Legal experts, who are involved in due diligence before such investment deals, said that India’s technological talent is another key factor for the growing funding despite regulatory overhang.
“VC and PE investors have traditionally been drawn towards sectors that are technologically disruptive, capable of growth, and looking to address a gap in the market. This sector is one that relies on technology, which attracts high-quality talent, and historically investment has followed talent,” said Manav Nagaraj, partner (general corporate) at law firm Shardul Amarchand Mangaldas.
“A crypto startup can engage in activities that are at the back-end and such companies can act as a technology provider to global companies even if there is a restriction on end-product usage in India and not all crypto startups develop a product,” Nagaraj said.
Manhar Garegrat, BACC member, and executive director (policy), at CoinDCX, also said that large-scale investments are well-calculated risks. “A few countries might take an adverse view on the space, but markets will continue to thrive in other countries,” he said.
How is capital spent
While there is no data available on how the capital raised by crypto startups is used, Vauld’s Bathija said that most of it goes into compliance, technology development, and marketing.
Industry watchers expect the funding momentum to continue this year.

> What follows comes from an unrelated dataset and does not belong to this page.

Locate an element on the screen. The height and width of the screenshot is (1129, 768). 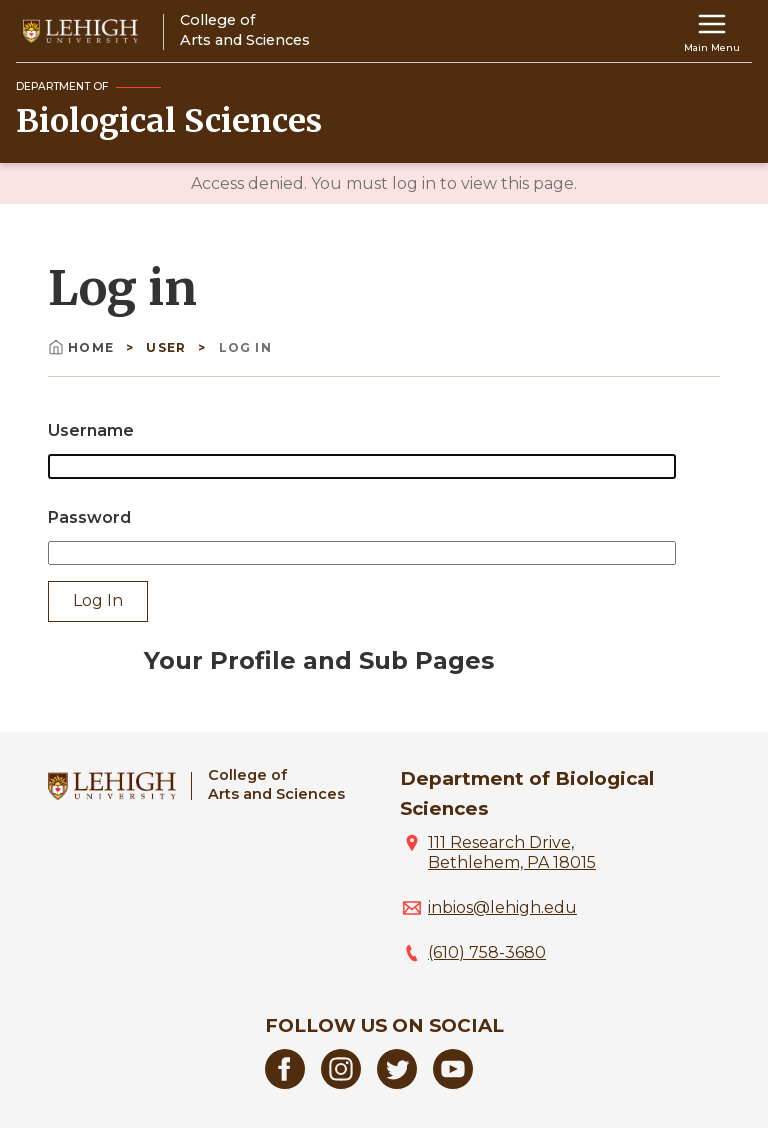 (610) 758-3680 is located at coordinates (487, 952).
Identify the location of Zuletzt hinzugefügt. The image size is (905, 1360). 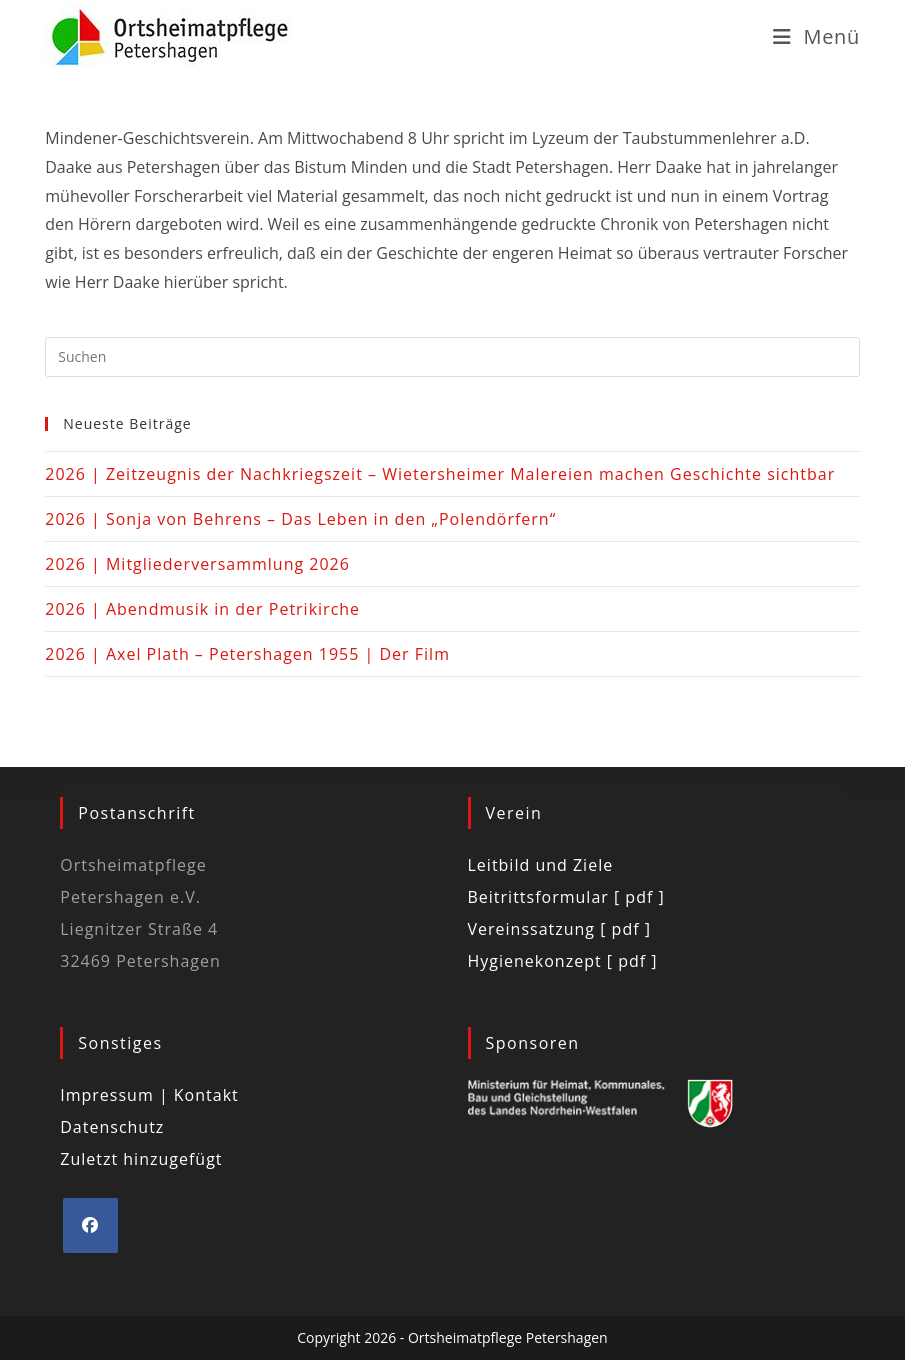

EY global markets and India leader, forensic & integrity services, said, “With several recognised names investing in crypto in India, funding is projected to increase. However, the introduction of a tax on transactions and anticipation of further regularisation can potentially impact the pace of growth of the industry. While the number of startups will continue to rise, the number of users may see a decline.”
The sector has seen a record year in funding globally too. Over $34 billion was raised by crypto companies worldwide in 2021 — higher than the amount from all prior years combined — according to a report released by PwC this month. More than half of that amount was raised in the US. Spends by crypto companies on lobbying in 2021 more than doubled to $5 million in the US compared to the previous year.
Lumiere Law Partners managing partner Probal Bhaduri said, “India, with its focus on IT, will play a big role in contributing to the global crypto ecosystem. PE-VC investors are making sure that they come in early and identify opportunities.”